A: The approach could transform how researchers identify disease-relevant cells in conditions like Alzheimer’s and Parkinson’s, paving the way for targeted prevention and treatment strategies.
About this AI, genetics, and Alzheimer’s disease research news
Author: Silvia Cernea Clark
Source: Rice University
Contact: Silvia Cernea Clark – Rice University
Image: The image is credited to Neuroscience News
Original Research: Open access.
“Disentangling associations between complex traits and cell types with seismic” by Qiliang Lai et al. Nature Communications
Abstract
Disentangling associations between complex traits and cell types with seismic
Integrating single-cell RNA sequencing with Genome-Wide Association Studies (GWAS) can uncover cell types involved in complex traits and disease. However, current methods often lack scalability, interpretability, and robustness.

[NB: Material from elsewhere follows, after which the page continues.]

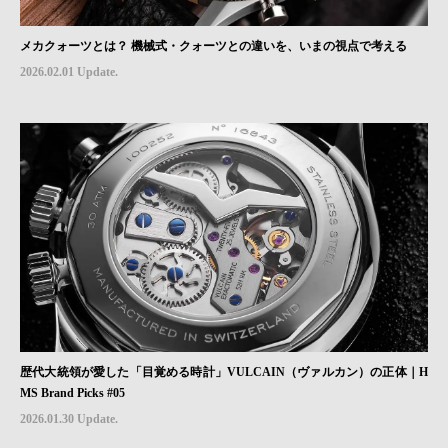
メカクォーツとは？ 機械式・クォーツとの違いを、いまの視点で考える
2026.02.01 Update.
歴代大統領が愛した「目覚める時計」VULCAIN（ヴァルカン）の正体｜H
MS Brand Picks #05
2026.01.30 Update.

We present seismic, a framework that computes a novel specificity score capturing both expression magnitude and consistency across cell types and introduces influential gene analysis, an approach to identify genes driving each cell type-trait association.
Across over 1000 cell-type characterizations at different granularities and 28 polygenic traits, seismic corroborates known associations and uncovers trait-relevant cell groups not apparent through other methodologies.
In Parkinson’s and Alzheimer’s, seismic unveils both cell- and brain-region-specific differences in pathology.
Analyzing a pathology-based Alzheimer’s GWAS with seismic enables the identification of vulnerable neuron populations and molecular pathways implicated in their neurodegeneration.
In general, seismic is a computationally efficient, powerful, and interpretable approach for mapping the relationships between polygenic traits and cell-type-specific expression, offering new insights into disease mechanisms.